9. A communication system comprising: a plurality of nodes; a
plurality of communication links coupling the nodes; a storage
storing a plurality of abstract topologies of communication links;
and wherein the communication system is operable to determine a
match between a discovered topology in the communication system and
one of the stored abstract topologies.
10. The communication system as recited in claim 9 further operable
to compute routing tables for each of the nodes using the one of
the stored abstract topologies and node numbers in the discovered
topology
11. The communication system as recited in claim 10, further
operable to load respective ones of the computed routing tables
into the nodes starting at leaf nodes, working back towards a root
node.
12. The communication system as recited in claim 9, wherein the
abstract topologies are stored as a database that yields a node
adjacency matrix and provides abstract routing between nodes.
13. The communication system as recited in claim 9, wherein the
communication system is operable to use a graph isomorphism
algorithm to determine the match between the discovered topology
and one of the stored abstract topologies.
14. The communication system as recited in claim 9 wherein the
communication system is coupling processing nodes in a computer
system.
15. The communication system as recited in claim 9 wherein the
communication system is coupling nodes in a switch.
16. A computer program product encoded in one or more
machine-readable media comprising: initialization code for
initializing a communication system having a plurality of nodes and
a plurality of links connecting the nodes, the initialization code
executable to, determine a match between a discovered topology in
the communication system and one of a plurality of stored abstract
topologies; and compute routing tables for each of the nodes using
the one of the plurality of stored abstract topologies and the
discovered topology.
17. The computer program product as recited in claim 16, wherein
the initialization code is further executable to utilize the node
numbers of the discovered topology in computing the routing
tables.
18. The computer program product as recited in claim 16, wherein
the initialization code is further executable to load the computed
routing tables into the nodes starting at leaf nodes, working back
towards a root node.
19. The computer program product as recited in claim 16, wherein
the initialization code is further executable to determine the
match between the discovered topology and one of the stored
abstract topologies using a graph isomorphism algorithm.

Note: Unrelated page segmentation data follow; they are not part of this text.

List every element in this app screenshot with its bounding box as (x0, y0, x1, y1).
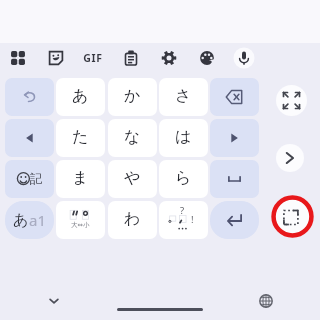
button[interactable]: か (108, 78, 157, 116)
staticText: た (72, 127, 89, 147)
staticText: ら (175, 168, 192, 188)
button[interactable]: Voice input (228, 42, 260, 74)
button[interactable]: ら (159, 160, 208, 198)
button[interactable]: Hide keyboard (40, 287, 68, 315)
button[interactable]: Themes (191, 42, 223, 74)
button[interactable]: Apps (2, 42, 34, 74)
staticText: a1 (29, 210, 46, 230)
button[interactable]: た (56, 119, 105, 157)
staticText: 大⇔小 (71, 221, 90, 229)
button[interactable]: Dakuten and small kana (56, 201, 105, 239)
staticText: GIF (83, 51, 103, 65)
button[interactable]: Emoji and symbols (5, 160, 54, 198)
button[interactable]: ま (56, 160, 105, 198)
button[interactable]: あ (56, 78, 105, 116)
staticText: か (124, 86, 141, 106)
button[interactable]: Settings (153, 42, 185, 74)
button[interactable]: Move cursor right (210, 119, 259, 157)
staticText: ま (72, 168, 89, 188)
button[interactable]: Clipboard (115, 42, 147, 74)
button[interactable]: わ (108, 201, 157, 239)
staticText: 記 (30, 171, 43, 187)
staticText: あ (72, 86, 89, 106)
button[interactable]: な (108, 119, 157, 157)
staticText: ! (191, 213, 194, 226)
button[interactable]: Switch input mode (5, 201, 54, 239)
staticText: あ (13, 211, 29, 230)
button[interactable]: Undo (5, 78, 54, 116)
button[interactable]: さ (159, 78, 208, 116)
button[interactable]: や (108, 160, 157, 198)
button[interactable]: GIF (77, 42, 109, 74)
button[interactable]: Space (210, 160, 259, 198)
button[interactable]: Next (276, 144, 304, 172)
button[interactable]: Move cursor left (5, 119, 54, 157)
button[interactable]: Select text (271, 195, 314, 238)
staticText: わ (124, 209, 141, 229)
button[interactable]: Resize keyboard (276, 85, 307, 116)
staticText: は (175, 127, 192, 147)
button[interactable]: Punctuation (159, 201, 208, 239)
button[interactable]: Change language (252, 287, 280, 315)
button[interactable]: Enter (210, 201, 259, 239)
staticText: ? (180, 204, 185, 217)
button[interactable]: Backspace (210, 78, 259, 116)
staticText: や (124, 168, 141, 188)
staticText: な (124, 127, 141, 147)
button[interactable]: は (159, 119, 208, 157)
staticText: さ (175, 86, 192, 106)
button[interactable]: Stickers (40, 42, 72, 74)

20. The computer program product as recited in claim 16, wherein
the initialization code is further executable to compare a first
adjacency matrix associated with the discovered topology with a
second adjacency matrix associated with the stored abstract
topologies to determine the match.
21. The computer program product of claim 16, encoded in at least
one computer readable storage medium.
22. The computer program product of claim 16, encoded in data
transmission media.
Description
BACKGROUND
[0001] 1. Field of the Invention
[0002] This invention relates to communication networks and more
particularly to initialization of communication networks.
[0003] 2. Description of the Related Art
[0004] In communication systems such as found in multiprocessor
computer systems, individual processors and peripheral devices are
coupled via communication links. The links are typically packetized
point to point connections that allow high speed data transfer
between devices resulting in high throughput. More generally, the
communication network has a number of nodes (e.g., the processors)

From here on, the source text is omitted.